The lessons in good manners came courtesy of Czech composer Michal Nejtek and librettist/director Jiří Adámek, who adapted French playwright Jean-Luc Lagarceʼs postmodern satire Rules for Good Manners in the Modern World. In seven sections of repetitive chants and sharp solo vocals, four singers – two sopranos, a mezzo and bass – run through a litany of life, from birth to death, that makes it all sound contrived and depressingly predictable. Life is “a row of things to be arranged,” and when genuine emotion threatens to break through, we are reminded that “It would be stupid to be overwhelmed/ With something so banal as feelings.”
The staging mirrors this, with a single set evoking a dreary living room of the 1960s, and costumes to match. The performers move like automatons most of the time, with the exception of an actor who appears variously as a cleric, cowboy, dancer in a tutu and veiled bride, for reasons not always clear. When he walked on stage repeatedly to take a pratfall, dust himself off and do it again, it seemed time to stop trying to decipher the symbolism, and simply appreciate the absurdity of moments like the cowboy warming himself by the image of a burning fireplace on a flat TV screen.

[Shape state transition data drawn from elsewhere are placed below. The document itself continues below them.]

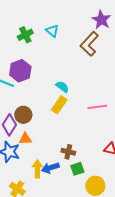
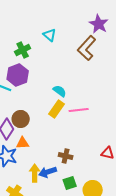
green cross: (25, 35) -> (23, 50), moved
pink line: (97, 107) -> (79, 110), moved
green square: (77, 169) -> (70, 183), moved

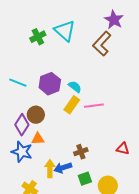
cyan triangle: (50, 35) -> (65, 31), size x1.6
green cross: (23, 50) -> (38, 37), moved
purple hexagon: (18, 75) -> (50, 84), moved
brown cross: (66, 156) -> (81, 152), turned -32

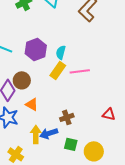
cyan semicircle: (75, 87) -> (61, 52), turned -112
orange triangle: (38, 139) -> (32, 104), moved, turned 32
green square: (85, 179) -> (71, 144), turned 32

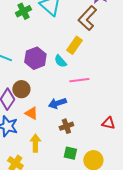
cyan semicircle: (61, 52) -> (60, 61), turned -56
yellow rectangle: (58, 70) -> (74, 45), moved
blue arrow: (49, 133) -> (57, 103), moved

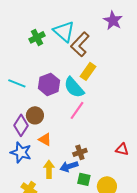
brown L-shape: (87, 18) -> (80, 44), moved
cyan semicircle: (60, 61) -> (74, 87), size x1.6
pink line: (79, 80) -> (77, 110), moved, turned -48
blue arrow: (57, 103) -> (69, 166), moved

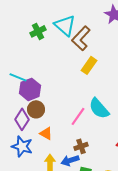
purple hexagon: (49, 84) -> (30, 89), moved
cyan semicircle: (74, 87) -> (99, 108), moved
pink line: (77, 110) -> (78, 116), moved

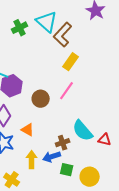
cyan semicircle: (99, 108) -> (83, 131), moved
brown circle: (36, 109) -> (41, 99), moved
pink line: (78, 116) -> (67, 91), moved

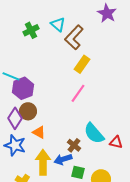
cyan triangle: (47, 22) -> (58, 24), size x0.7
brown circle: (41, 99) -> (28, 111), moved
brown cross: (63, 143) -> (74, 145), turned -32
yellow arrow: (32, 160) -> (43, 162), size x1.4

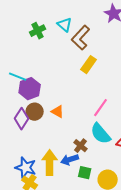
pink line: (78, 93) -> (101, 108), moved
orange triangle: (39, 132) -> (58, 112), moved
blue star: (15, 145) -> (26, 168), moved

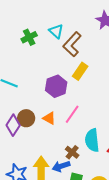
purple hexagon: (30, 89) -> (56, 86), moved
pink line: (101, 108) -> (72, 114), moved
cyan semicircle: (101, 134) -> (92, 140), turned 35

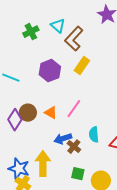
purple hexagon: (56, 86) -> (50, 71), moved
cyan semicircle: (92, 140) -> (94, 135), size x0.7
blue arrow: (61, 166) -> (63, 139), moved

In contrast, the music was bright, propulsive and occasionally unsettling, essentially carrying the narrative. There was almost no accompaniment for the singers; mostly the score set mood and atmosphere, and marked passages of time. Nejtek is proficient in a variety of genres, and in this work he neatly combines neoclassicism and minimalism with elements of jazz and more than a little Frank Zappa. Conductor Pavel Šnajdr did fine work with a chamber orchestra, and the three female singers – Marta Reichelová, Daniela Straková-Šedrlová and Jitka Klečanská – brought vibrancy and color to an otherwise pallid stage.

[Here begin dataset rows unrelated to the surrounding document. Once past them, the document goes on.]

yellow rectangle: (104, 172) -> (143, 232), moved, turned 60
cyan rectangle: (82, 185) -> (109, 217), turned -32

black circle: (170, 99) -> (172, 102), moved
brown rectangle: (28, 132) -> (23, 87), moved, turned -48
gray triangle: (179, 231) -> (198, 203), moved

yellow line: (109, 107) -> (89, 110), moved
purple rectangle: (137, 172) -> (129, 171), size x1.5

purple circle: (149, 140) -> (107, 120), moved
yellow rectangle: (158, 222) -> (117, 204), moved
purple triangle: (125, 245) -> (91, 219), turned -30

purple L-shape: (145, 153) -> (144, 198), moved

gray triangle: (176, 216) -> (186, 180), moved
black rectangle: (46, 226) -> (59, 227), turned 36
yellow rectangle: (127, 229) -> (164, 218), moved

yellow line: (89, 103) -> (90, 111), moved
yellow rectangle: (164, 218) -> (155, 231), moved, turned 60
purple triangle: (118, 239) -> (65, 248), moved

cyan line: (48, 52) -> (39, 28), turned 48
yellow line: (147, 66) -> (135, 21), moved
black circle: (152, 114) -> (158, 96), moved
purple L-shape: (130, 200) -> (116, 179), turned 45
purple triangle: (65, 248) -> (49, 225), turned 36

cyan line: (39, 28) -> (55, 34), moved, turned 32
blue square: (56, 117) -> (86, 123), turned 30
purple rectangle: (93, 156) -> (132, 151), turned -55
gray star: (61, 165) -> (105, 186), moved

Overall, the bookends for the festival were the strongest selections this year. It opened with the Bratislava-based Cluster Ensemble performing a variation on Glassʼs Music with Changing Parts. This version, Dance with Changing Parts, supplements the music with movement. First a fractured backdrop offered multiple video images of dancers striking abstract poses, then the dancers came onstage to gyrate in time to the rhythms. The former was more engaging than the latter, but the music was first-rate throughout, played with precision and a native feel one doesnʼt often encounter in Europe.